Well, Sales gets to that, and even asks the CEO of Match Group (which runs Match.com, Tinder, and OKCupid, among others) what the company is doing to make dating better for women. That executive, Mandy Ginsberg—the company’s first female CEO—initially says that her responsibility as a woman in the role, especially in the wake of #MeToo, means that she wants the company to prioritize women’s voices. But when pressed by Sales about what that actually looks like in dating app form, Ginsberg’s answer is unsatisfying.

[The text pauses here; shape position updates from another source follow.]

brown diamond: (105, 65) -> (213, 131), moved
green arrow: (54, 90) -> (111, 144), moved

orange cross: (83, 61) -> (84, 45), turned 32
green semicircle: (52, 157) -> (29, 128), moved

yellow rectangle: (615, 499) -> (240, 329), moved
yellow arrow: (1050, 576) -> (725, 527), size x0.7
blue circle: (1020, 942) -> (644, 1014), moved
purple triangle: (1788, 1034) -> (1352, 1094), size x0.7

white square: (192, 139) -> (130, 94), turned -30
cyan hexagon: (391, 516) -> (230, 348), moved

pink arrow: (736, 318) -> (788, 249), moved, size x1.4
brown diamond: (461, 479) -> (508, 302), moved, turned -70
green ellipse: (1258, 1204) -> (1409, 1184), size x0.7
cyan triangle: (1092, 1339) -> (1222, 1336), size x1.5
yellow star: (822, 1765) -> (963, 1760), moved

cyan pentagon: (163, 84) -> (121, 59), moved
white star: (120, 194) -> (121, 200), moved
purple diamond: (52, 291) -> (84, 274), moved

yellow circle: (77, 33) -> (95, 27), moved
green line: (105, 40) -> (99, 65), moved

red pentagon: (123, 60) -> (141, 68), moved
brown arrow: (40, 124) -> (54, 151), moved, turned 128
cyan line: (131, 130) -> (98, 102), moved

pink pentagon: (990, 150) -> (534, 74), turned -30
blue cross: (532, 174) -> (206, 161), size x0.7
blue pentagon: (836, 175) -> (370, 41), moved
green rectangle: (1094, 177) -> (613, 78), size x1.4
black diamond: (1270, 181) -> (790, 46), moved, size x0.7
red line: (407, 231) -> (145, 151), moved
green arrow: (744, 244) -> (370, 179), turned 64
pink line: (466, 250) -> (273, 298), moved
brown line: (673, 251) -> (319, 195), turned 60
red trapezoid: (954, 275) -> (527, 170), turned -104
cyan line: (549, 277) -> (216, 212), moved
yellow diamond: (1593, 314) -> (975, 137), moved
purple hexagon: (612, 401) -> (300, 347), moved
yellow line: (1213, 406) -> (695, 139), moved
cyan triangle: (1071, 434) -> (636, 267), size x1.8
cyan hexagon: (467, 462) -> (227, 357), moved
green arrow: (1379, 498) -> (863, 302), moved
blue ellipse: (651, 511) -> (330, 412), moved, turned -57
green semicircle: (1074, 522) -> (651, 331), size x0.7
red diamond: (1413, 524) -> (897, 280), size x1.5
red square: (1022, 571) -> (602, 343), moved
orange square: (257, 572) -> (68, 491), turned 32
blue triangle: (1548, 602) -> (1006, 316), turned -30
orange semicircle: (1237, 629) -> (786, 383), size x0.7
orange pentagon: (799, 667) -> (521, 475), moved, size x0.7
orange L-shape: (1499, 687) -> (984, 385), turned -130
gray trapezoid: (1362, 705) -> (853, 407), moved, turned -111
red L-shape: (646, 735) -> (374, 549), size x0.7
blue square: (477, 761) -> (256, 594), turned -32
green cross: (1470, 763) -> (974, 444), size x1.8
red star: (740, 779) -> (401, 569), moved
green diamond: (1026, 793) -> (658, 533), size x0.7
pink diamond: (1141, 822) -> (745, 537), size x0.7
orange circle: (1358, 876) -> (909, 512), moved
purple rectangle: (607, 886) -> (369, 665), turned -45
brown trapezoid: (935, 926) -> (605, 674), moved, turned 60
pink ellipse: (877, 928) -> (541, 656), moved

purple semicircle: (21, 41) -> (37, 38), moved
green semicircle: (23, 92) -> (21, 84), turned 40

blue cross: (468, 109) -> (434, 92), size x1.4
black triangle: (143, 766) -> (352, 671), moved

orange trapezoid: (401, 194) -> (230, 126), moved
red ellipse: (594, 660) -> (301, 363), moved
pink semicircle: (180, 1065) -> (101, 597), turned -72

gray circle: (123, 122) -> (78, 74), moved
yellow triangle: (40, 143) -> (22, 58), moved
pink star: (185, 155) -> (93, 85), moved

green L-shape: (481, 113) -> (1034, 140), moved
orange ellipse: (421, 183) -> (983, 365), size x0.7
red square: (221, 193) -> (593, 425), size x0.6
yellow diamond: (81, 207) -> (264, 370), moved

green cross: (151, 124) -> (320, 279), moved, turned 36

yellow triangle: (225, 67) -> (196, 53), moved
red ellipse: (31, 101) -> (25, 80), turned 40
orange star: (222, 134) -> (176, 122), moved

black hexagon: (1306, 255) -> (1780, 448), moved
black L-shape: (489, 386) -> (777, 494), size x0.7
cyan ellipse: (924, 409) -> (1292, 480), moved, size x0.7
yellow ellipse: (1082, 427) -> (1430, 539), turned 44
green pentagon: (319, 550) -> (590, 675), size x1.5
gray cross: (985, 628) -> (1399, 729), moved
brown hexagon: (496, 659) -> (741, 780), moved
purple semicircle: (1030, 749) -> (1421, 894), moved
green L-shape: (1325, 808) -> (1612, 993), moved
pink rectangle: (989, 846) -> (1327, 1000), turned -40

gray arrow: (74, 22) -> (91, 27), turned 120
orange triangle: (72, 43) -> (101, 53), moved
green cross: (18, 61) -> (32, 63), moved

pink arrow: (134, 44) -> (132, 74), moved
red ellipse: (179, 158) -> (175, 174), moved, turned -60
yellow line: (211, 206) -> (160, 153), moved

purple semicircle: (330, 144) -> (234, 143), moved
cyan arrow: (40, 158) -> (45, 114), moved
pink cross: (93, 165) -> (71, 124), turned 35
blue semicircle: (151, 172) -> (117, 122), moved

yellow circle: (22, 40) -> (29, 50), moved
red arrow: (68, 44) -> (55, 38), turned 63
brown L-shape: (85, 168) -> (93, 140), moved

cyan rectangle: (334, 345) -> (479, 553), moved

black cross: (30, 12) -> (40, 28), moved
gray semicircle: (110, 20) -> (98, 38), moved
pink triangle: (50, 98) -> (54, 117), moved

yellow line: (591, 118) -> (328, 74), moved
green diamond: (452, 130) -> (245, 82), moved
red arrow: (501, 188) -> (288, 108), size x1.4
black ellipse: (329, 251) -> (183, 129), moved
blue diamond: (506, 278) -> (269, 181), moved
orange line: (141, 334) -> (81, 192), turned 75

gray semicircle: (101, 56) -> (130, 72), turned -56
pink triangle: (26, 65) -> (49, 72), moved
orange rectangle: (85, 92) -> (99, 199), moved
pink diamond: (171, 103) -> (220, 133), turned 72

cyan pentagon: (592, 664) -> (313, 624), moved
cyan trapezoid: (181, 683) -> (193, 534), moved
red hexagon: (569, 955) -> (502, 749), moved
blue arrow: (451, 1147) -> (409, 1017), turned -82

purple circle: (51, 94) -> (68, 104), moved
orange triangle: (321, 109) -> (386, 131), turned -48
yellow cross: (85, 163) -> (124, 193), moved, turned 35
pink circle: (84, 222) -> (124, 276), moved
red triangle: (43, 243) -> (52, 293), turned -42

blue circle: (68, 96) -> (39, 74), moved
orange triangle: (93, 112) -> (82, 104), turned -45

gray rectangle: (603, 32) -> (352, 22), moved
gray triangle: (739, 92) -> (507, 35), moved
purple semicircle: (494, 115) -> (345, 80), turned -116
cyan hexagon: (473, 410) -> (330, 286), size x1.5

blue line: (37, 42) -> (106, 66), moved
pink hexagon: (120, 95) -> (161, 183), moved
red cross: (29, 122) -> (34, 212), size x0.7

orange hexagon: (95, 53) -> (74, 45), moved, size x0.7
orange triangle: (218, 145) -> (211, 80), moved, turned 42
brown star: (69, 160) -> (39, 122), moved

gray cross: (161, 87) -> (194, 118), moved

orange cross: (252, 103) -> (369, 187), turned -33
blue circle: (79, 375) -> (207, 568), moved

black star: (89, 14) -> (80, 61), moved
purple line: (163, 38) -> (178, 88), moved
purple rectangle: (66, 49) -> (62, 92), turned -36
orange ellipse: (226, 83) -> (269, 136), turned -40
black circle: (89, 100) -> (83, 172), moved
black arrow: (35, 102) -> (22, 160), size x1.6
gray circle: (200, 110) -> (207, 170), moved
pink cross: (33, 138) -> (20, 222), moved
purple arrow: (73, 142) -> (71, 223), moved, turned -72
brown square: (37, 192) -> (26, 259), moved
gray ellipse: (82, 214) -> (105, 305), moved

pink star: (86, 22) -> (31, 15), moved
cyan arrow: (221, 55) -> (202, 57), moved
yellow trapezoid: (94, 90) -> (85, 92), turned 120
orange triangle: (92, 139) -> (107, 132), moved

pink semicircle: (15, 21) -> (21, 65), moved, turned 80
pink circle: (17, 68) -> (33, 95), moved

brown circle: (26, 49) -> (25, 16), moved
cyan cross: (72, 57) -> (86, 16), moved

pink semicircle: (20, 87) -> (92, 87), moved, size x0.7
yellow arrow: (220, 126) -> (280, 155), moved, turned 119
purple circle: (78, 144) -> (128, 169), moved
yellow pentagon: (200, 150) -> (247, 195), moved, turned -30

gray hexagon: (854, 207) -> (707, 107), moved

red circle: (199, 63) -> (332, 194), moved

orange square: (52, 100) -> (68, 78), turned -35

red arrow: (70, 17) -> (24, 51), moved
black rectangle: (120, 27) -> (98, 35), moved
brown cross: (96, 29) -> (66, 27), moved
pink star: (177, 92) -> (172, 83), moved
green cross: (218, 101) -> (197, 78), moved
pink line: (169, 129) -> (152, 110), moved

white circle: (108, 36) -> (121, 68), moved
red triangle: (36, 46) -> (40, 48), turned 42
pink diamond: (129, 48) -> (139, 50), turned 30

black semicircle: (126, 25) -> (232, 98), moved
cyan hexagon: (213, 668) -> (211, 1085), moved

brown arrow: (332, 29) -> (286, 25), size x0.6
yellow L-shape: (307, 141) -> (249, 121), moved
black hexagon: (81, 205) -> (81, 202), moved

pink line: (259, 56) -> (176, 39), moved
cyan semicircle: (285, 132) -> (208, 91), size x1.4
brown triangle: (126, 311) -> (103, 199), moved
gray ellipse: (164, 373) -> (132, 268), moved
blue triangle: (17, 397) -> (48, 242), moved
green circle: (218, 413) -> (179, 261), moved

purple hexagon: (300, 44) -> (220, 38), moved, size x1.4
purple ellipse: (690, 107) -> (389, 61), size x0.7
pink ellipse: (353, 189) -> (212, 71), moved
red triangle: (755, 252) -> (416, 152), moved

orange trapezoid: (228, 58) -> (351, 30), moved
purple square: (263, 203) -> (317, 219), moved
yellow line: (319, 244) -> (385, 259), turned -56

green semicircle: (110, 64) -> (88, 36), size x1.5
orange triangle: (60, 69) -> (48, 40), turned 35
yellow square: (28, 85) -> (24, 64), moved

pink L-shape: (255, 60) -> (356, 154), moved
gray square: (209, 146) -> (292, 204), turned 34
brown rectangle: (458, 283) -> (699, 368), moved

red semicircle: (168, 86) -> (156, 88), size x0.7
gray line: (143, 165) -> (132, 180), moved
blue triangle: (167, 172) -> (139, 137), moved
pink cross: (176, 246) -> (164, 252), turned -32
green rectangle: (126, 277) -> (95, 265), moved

She points to how apps will offer safety tips to women users, then offers nonspecific advice about not drinking too much or getting into strangers’ cars as an example, ultimately putting the impetus for safety back onto women.
“I thought it was a bit slut-shaming,” Sales says of Ginsberg’s response. “We had a very heated back and forth about whether or not technology actually changes culture. Because the dating apps like to say, ‘Oh, this is just like walking into a bar.’ But that’s just absolutely not true. Technology not only changes culture but it drives culture.” (For Match's part, the company launched the Match Group Advisory Council, a group that will meet four times a year and devise strategies for improving safety on the apps.)
And that’s the point of Swiped, in the end. “There’s a corporate responsibility that’s not being met,” Sales tells me. “They don’t want to address the ways that this has changed culture and perhaps has had harmful effects on people, particularly women.”
The actual trappings of that culture change—the need to handle men’s feelings, the objectification of women, the unequal amount of work—are nothing new, but they are getting worse, and becoming more normalized thanks to their corporate backers.
How those fixes we’re owed will happen, and what they’ll actually look like, is never answered here. But maybe it’s not users’ responsibility to figure them out. After all, Silicon Valley got us into this mess. Perhaps they should figure out how to get us out.
Swiped premieres on HBO Monday, September 10 at 10pm.
This story has been updated to include information on the Match Group Advisory Council.
Cady Drell is a writer, editor, researcher and pet enthusiast from Brooklyn.